The gotcha however is that I have unit tests for mymodule.py which are defined in that file, and if I leave the relative pathname as described above, the unittest code blows up as now the code is being run from project/src/mypackage instead of project/src and the relative filepath doesn't resolve correctly.
Any suggestions for a best practice type approach to resolve this problem? If I move my testcases into project/src that clutters the main source folder with testcases.
I usually use this to get a relative path from my module. Never tried in a unittest tho.
import os
print(os.path.join(os.path.dirname(__file__),
'..',
'resources'
'datafile1.txt'))
Note: The .. tricks works pretty well, but if you change your directory structure you would need to update that part.
On top of the above answers, I'd like to add some Python 3 tricks to make your tests cleaner.
With the help of the pathlib library, you can explicit your ressources import in your tests. It even handles the separators difference between Unix (/) and Windows ().
Let's say we have a folder structure like this :
`-- tests
|-- test_1.py <-- You are here !
|-- test_2.py
`-- images
|-- fernando1.jpg <-- You want to import this image !
`-- fernando2.jpg
You are in the test_1.py file, and you want to import fernando1.jpg. With the help to the pathlib library, you can read your test resource with an object oriented logic as follows :
from pathlib import Path
current_path = Path(os.path.dirname(os.path.realpath(__file__)))

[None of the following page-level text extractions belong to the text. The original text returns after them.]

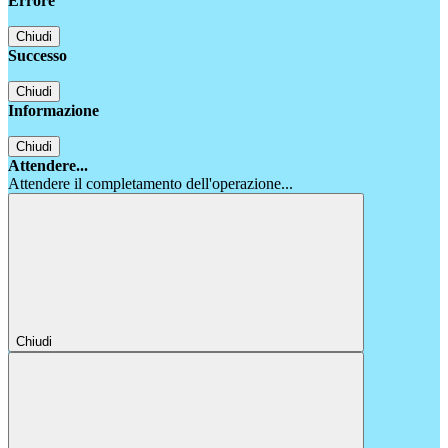
Errore
Chiudi
Successo
Chiudi
Informazione
Chiudi
Attendere...
Attendere il completamento dell'operazione...
Chiudi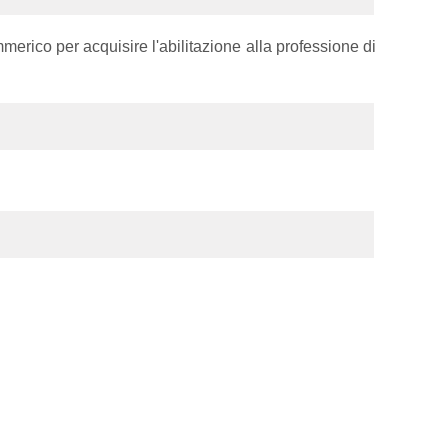
mmerico per acquisire l'abilitazione alla professione di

image_path = current_path / "images" / "fernando1.jpg"
with image_path.open(mode='rb') as image :
# do what you want with your image object
But there's actually convenience methods to make your code more explicit than mode='rb', as :
image_path.read_bytes() # Which reads bytes of an object
text_file_path.read_text() # Which returns you text file content as a string
And there you go !
in each directory that contains Python scripts, put a Python module that knows the path to the root of the hierarchy. It can define a single global variable with the relative path. Import this module in each script. Python searches the current directory first so it will always use the version of the module in the current directory, which will have the relative path to the root of the current directory. Then use this to find your other files. For example:
# rootpath.py
rootpath = "../../../"
# in your scripts
from rootpath import rootpath
datapath = os.path.join(rootpath, "src/resources/datafile1.txt")
If you don't want to put additional modules in each directory, you could use this approach:
Put a sentinel file in the top level of the directory structure, e.g. thisisthetop.txt. Have your Python script move up the directory hierarchy until it finds this file. Write all your pathnames relative to that directory.
Possibly some file you already have in the project directory can be used for this purpose (e.g. keep moving up until you find a src directory), or you can name the project directory in such a way to make it apparent.
You can access files in a package using importlib.resources (mind Python version compatibility of the individual functions, there are backports available as importlib_resources), as described here. Thus, if you put your resources folder into your mypackage, like
project/src/mypackage/__init__.py
project/src/mypackage/mymodule.py
project/src/mypackage/resources/
project/src/mypackage/resources/datafile1.txt
you can access your resource file in code without having to rely on inferring file locations of your scripts:
import importlib.resources
file_path = importlib.resources.files('mypackage').joinpath('resources/datafile1.txt')
with open(file_path) as f:
do_something_with(f)
Note, if you distribute your package, don't forget to include the resources/ folder when creating the package.
The filepath will be relative to the script that you initially invoked. I would suggest that you pass the relative path in as an argument to MyClass. This way, you can have different paths depending on which script is invoking MyClass.